If a line in the data below holds the word "步行者vs雷霆", copy it.

Dataset content
-- -- --
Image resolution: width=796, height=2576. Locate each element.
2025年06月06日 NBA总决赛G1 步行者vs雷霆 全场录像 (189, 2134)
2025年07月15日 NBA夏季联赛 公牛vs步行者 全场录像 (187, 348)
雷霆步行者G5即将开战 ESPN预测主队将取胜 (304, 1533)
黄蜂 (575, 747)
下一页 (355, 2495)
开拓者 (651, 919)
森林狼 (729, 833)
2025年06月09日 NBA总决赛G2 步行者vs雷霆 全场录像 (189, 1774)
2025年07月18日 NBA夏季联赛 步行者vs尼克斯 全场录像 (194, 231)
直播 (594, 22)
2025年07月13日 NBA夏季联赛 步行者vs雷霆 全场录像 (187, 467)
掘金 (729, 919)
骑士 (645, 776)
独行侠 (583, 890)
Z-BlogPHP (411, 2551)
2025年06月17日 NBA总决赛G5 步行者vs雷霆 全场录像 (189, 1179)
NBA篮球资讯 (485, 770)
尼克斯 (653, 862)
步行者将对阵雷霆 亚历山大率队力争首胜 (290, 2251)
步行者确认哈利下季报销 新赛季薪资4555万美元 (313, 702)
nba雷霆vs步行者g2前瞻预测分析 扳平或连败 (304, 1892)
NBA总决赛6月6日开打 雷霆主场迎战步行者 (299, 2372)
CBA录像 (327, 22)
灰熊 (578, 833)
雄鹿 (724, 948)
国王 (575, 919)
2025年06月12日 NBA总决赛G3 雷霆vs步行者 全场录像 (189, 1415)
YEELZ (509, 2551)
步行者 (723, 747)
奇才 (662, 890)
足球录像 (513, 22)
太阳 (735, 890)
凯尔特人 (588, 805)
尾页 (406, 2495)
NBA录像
-- -- --
Answer below
2025年06月06日 NBA总决赛G1 步行者vs雷霆 全场录像 (189, 2134)
2025年06月09日 NBA总决赛G2 步行者vs雷霆 全场录像 (189, 1774)
2025年07月13日 NBA夏季联赛 步行者vs雷霆 全场录像 (187, 467)
2025年06月17日 NBA总决赛G5 步行者vs雷霆 全场录像 (189, 1179)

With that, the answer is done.